# Data extract
--- START ---
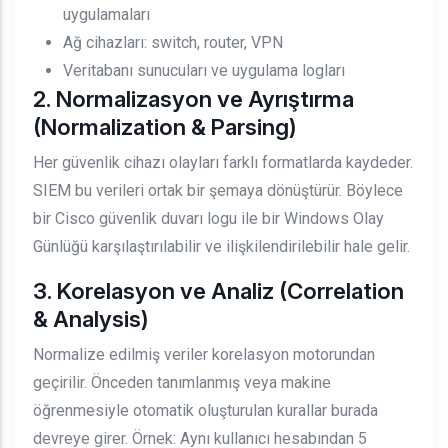
uygulamaları
Ağ cihazları: switch, router, VPN
Veritabanı sunucuları ve uygulama logları
2. Normalizasyon ve Ayrıştırma
(Normalization & Parsing)
Her güvenlik cihazı olayları farklı formatlarda kaydeder.
SIEM bu verileri ortak bir şemaya dönüştürür. Böylece
bir Cisco güvenlik duvarı logu ile bir Windows Olay
Günlüğü karşılaştırılabilir ve ilişkilendirilebilir hale gelir.
3. Korelasyon ve Analiz (Correlation
& Analysis)
Normalize edilmiş veriler korelasyon motorundan
geçirilir. Önceden tanımlanmış veya makine
öğrenmesiyle otomatik oluşturulan kurallar burada
devreye girer. Örnek: Aynı kullanıcı hesabından 5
--- END ---
# Problem requirements
Any pictures should be dropped; transcribe the rest of the records above exactly.

# Task answer
uygulamaları
Ağ cihazları: switch, router, VPN
Veritabanı sunucuları ve uygulama logları
2. Normalizasyon ve Ayrıştırma
(Normalization & Parsing)
Her güvenlik cihazı olayları farklı formatlarda kaydeder.
SIEM bu verileri ortak bir şemaya dönüştürür. Böylece
bir Cisco güvenlik duvarı logu ile bir Windows Olay
Günlüğü karşılaştırılabilir ve ilişkilendirilebilir hale gelir.
3. Korelasyon ve Analiz (Correlation
& Analysis)
Normalize edilmiş veriler korelasyon motorundan
geçirilir. Önceden tanımlanmış veya makine
öğrenmesiyle otomatik oluşturulan kurallar burada
devreye girer. Örnek: Aynı kullanıcı hesabından 5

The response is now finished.